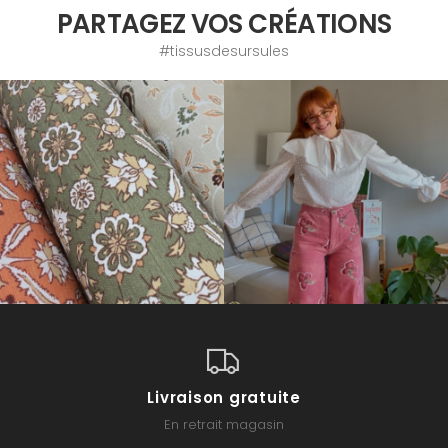
PARTAGEZ VOS CRÉATIONS
#tissusdesursules
Livraison gratuite
En retrait magasin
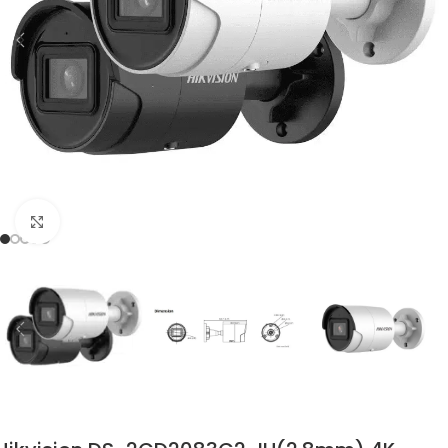
Zum Vergrössern klicken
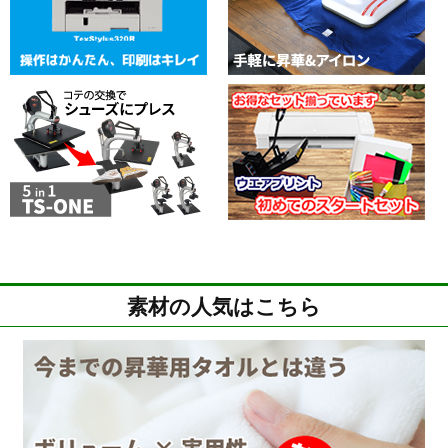
素材の人気はこちら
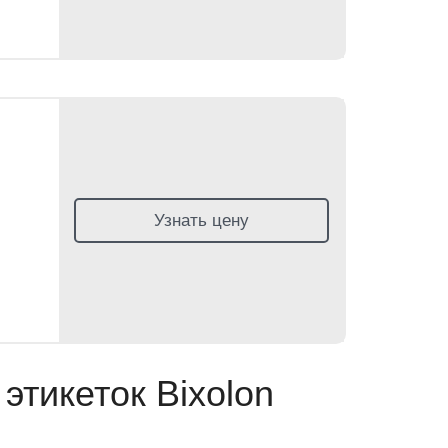
Узнать цену
этикеток Bixolon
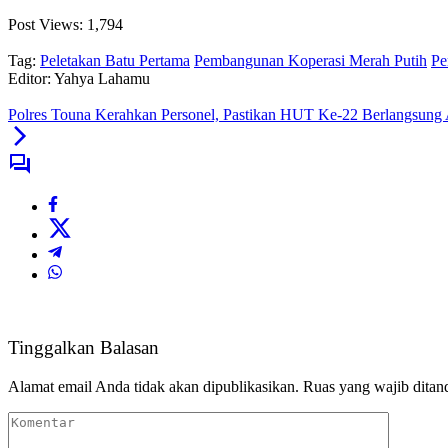
Post Views:
1,794
Tag:
Peletakan Batu Pertama
Pembangunan Koperasi Merah Putih
Pe
Editor: Yahya Lahamu
Polres Touna Kerahkan Personel, Pastikan HUT Ke-22 Berlangsung
Tinggalkan Balasan
Alamat email Anda tidak akan dipublikasikan.
Ruas yang wajib ditan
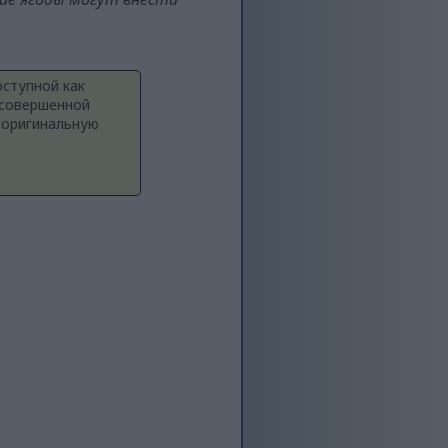
оступной как
 совершенной
 оригинальную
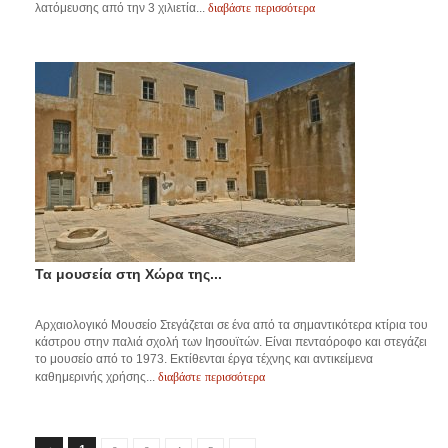
διαβάστε περισσότερα
λατόμευσης από την 3 χιλιετία...
Τα μουσεία στη Χώρα της...
Αρχαιολογικό Μουσείο Στεγάζεται σε ένα από τα σημαντικότερα κτίρια του
κάστρου στην παλιά σχολή των Ιησουϊτών. Είναι πενταόροφο και στεγάζει
το μουσείο από το 1973. Εκτίθενται έργα τέχνης και αντικείμενα
διαβάστε περισσότερα
καθημερινής χρήσης...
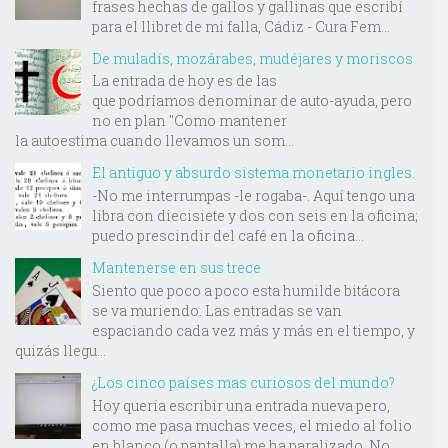
frases hechas de gallos y gallinas que escribí
para el llibret de mi falla, Cádiz - Cura Fem...
De muladís, mozárabes, mudéjares y moriscos
La entrada de hoy es de las
que podríamos denominar de auto-ayuda, pero
no en plan "Como mantener
la autoestima cuando llevamos un som...
El antiguo y absurdo sistema monetario ingles.
-No me interrumpas -le rogaba-. Aquí tengo una
libra con diecisiete y dos con seis en la oficina;
puedo prescindir del café en la oficina...
Mantenerse en sus trece
Siento que poco a poco esta humilde bitácora
se va muriendo. Las entradas se van
espaciando cada vez más y más en el tiempo, y
quizás llegu...
¿Los cinco países mas curiosos del mundo?
Hoy quería escribir una entrada nueva pero,
como me pasa muchas veces, el miedo al folio
en blanco (o pantalla) me ha paralizado. No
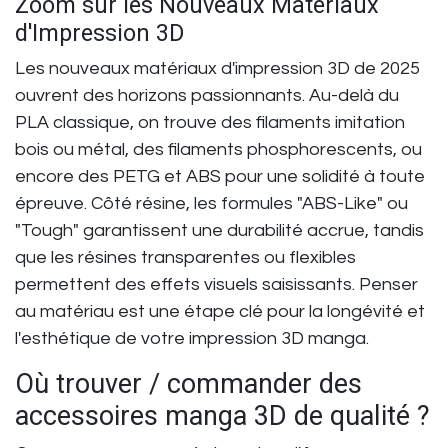
Zoom sur les Nouveaux Matériaux
d'Impression 3D
Les
nouveaux matériaux d'impression 3D
de 2025
ouvrent des horizons passionnants. Au-delà du
PLA classique, on trouve des filaments imitation
bois ou métal, des filaments phosphorescents, ou
encore des PETG et ABS pour une solidité à toute
épreuve. Côté résine, les formules "ABS-Like" ou
"Tough" garantissent une durabilité accrue, tandis
que les résines transparentes ou flexibles
permettent des effets visuels saisissants. Penser
au matériau est une étape clé pour la longévité et
l'esthétique de votre
impression 3D manga
.
Où trouver / commander des
accessoires manga 3D de qualité ?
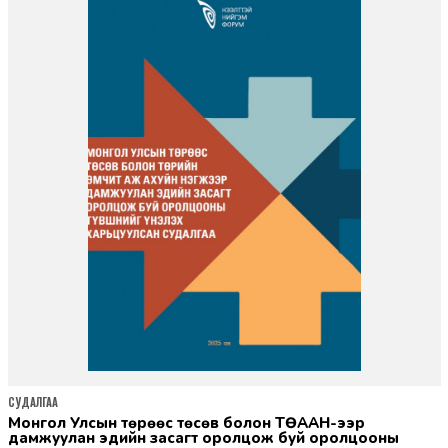
СУДАЛГАА
Монгол Улсын төрөөс төсөв болон ТӨААН-ээр
дамжуулан эдийн засагт оролцож буй оролцооны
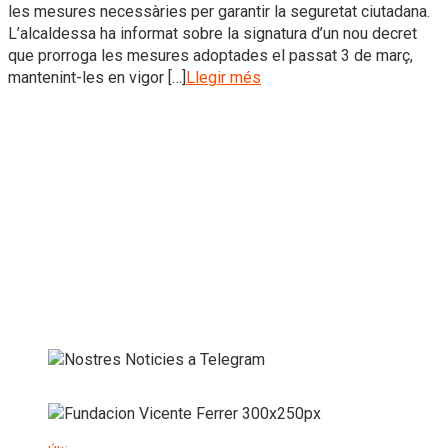
les mesures necessàries per garantir la seguretat ciutadana.
L’alcaldessa ha informat sobre la signatura d’un nou decret
que prorroga les mesures adoptades el passat 3 de març,
mantenint-les en vigor […]
Llegir més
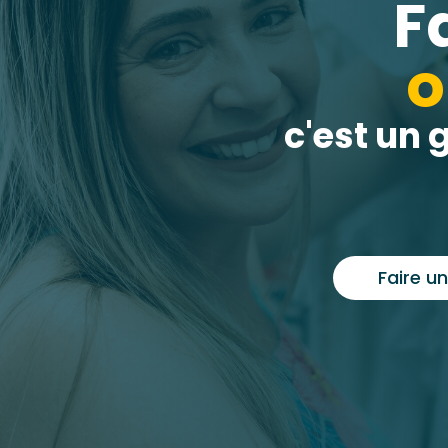
F
o
c'est un 
Faire u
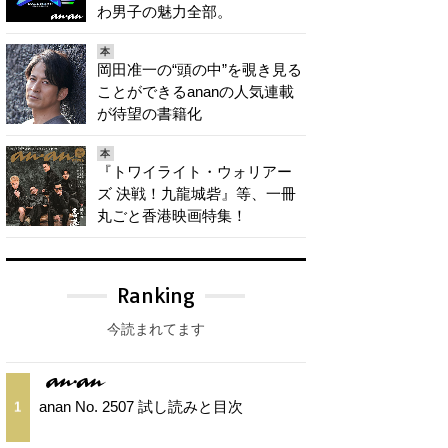
わ男子の魅力全部。
本
岡田准一の“頭の中”を覗き見る
ことができるananの人気連載
が待望の書籍化
本
『トワイライト・ウォリアー
ズ 決戦！九龍城砦』等、一冊
丸ごと香港映画特集！
Ranking
今読まれてます
anan No. 2507 試し読みと目次
1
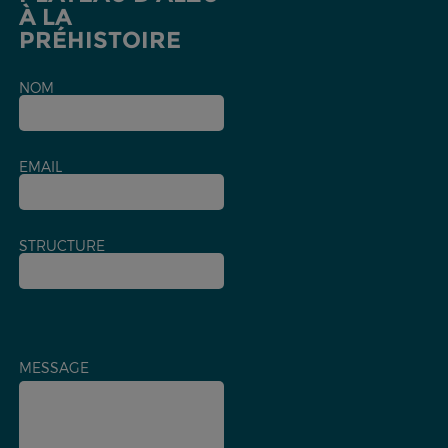
À LA
PRÉHISTOIRE
NOM
EMAIL
STRUCTURE
MESSAGE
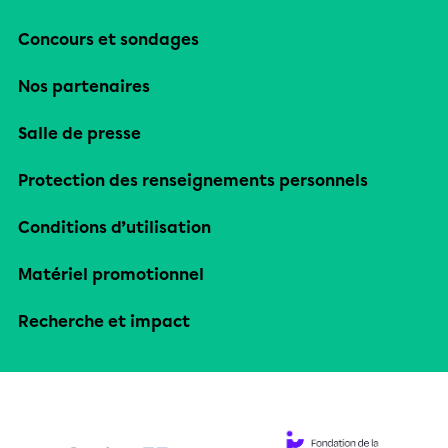
Concours et sondages
Nos partenaires
Salle de presse
Protection des renseignements personnels
Conditions d’utilisation
Matériel promotionnel
Recherche et impact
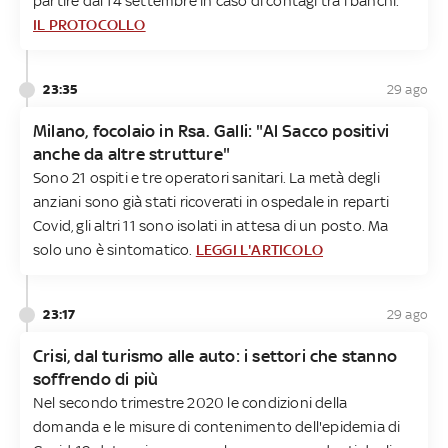
partire dal 14 settembre in caso di contagi tra i banchi.
IL PROTOCOLLO
23:35
29 ago
Milano, focolaio in Rsa. Galli: "Al Sacco positivi
anche da altre strutture"
Sono 21 ospiti e tre operatori sanitari. La metà degli
anziani sono già stati ricoverati in ospedale in reparti
Covid, gli altri 11 sono isolati in attesa di un posto. Ma
solo uno è sintomatico.
LEGGI L'ARTICOLO
23:17
29 ago
Crisi, dal turismo alle auto: i settori che stanno
soffrendo di più
Nel secondo trimestre 2020 le condizioni della
domanda e le misure di contenimento dell'epidemia di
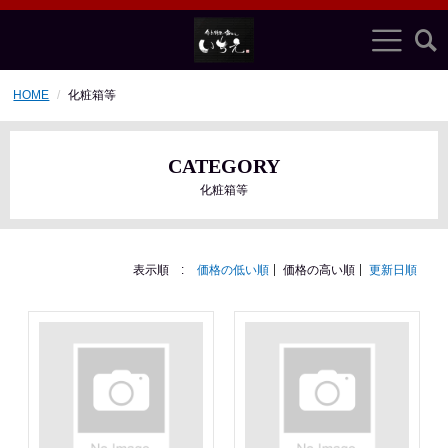
HOME
化粧箱等
CATEGORY
化粧箱等
表示順 :
価格の低い順
価格の高い順
更新日順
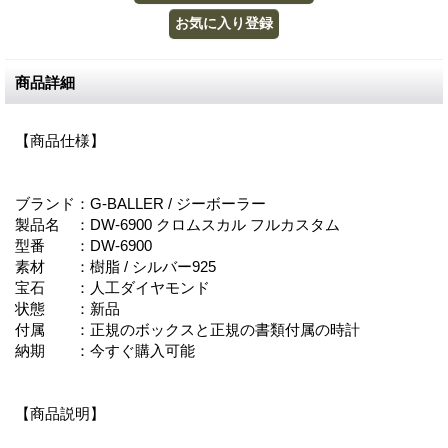
商品詳細
【商品仕様】
ブランド：G-BALLER / ジーボーラー
製品名 ：DW-6900 クロムスカル フルカスタム
型番 ：DW-6900
素材 ：樹脂 / シルバー925
宝石 ：人工ダイヤモンド
状態 ：新品
付属 ：正規のボックスと正規の書類付属の時計
納期 ：今すぐ購入可能
【商品説明】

*WHAT THE EXERCISE ASKS*.
Every line from the one containing "solo uno è sintomatico." through the last line of the records is to be reproduced exactly, with pictures left out and nothing else given.

*RESULT OF THIS EXERCISE*.
solo uno è sintomatico.
LEGGI L'ARTICOLO
23:17
29 ago
Crisi, dal turismo alle auto: i settori che stanno
soffrendo di più
Nel secondo trimestre 2020 le condizioni della
domanda e le misure di contenimento dell'epidemia di
HOME
化粧箱等
CATEGORY
化粧箱等
表示順 :
価格の低い順
価格の高い順
更新日順
商品詳細
【商品仕様】
ブランド：G-BALLER / ジーボーラー
製品名 ：DW-6900 クロムスカル フルカスタム
型番 ：DW-6900
素材 ：樹脂 / シルバー925
宝石 ：人工ダイヤモンド
状態 ：新品
付属 ：正規のボックスと正規の書類付属の時計
納期 ：今すぐ購入可能
【商品説明】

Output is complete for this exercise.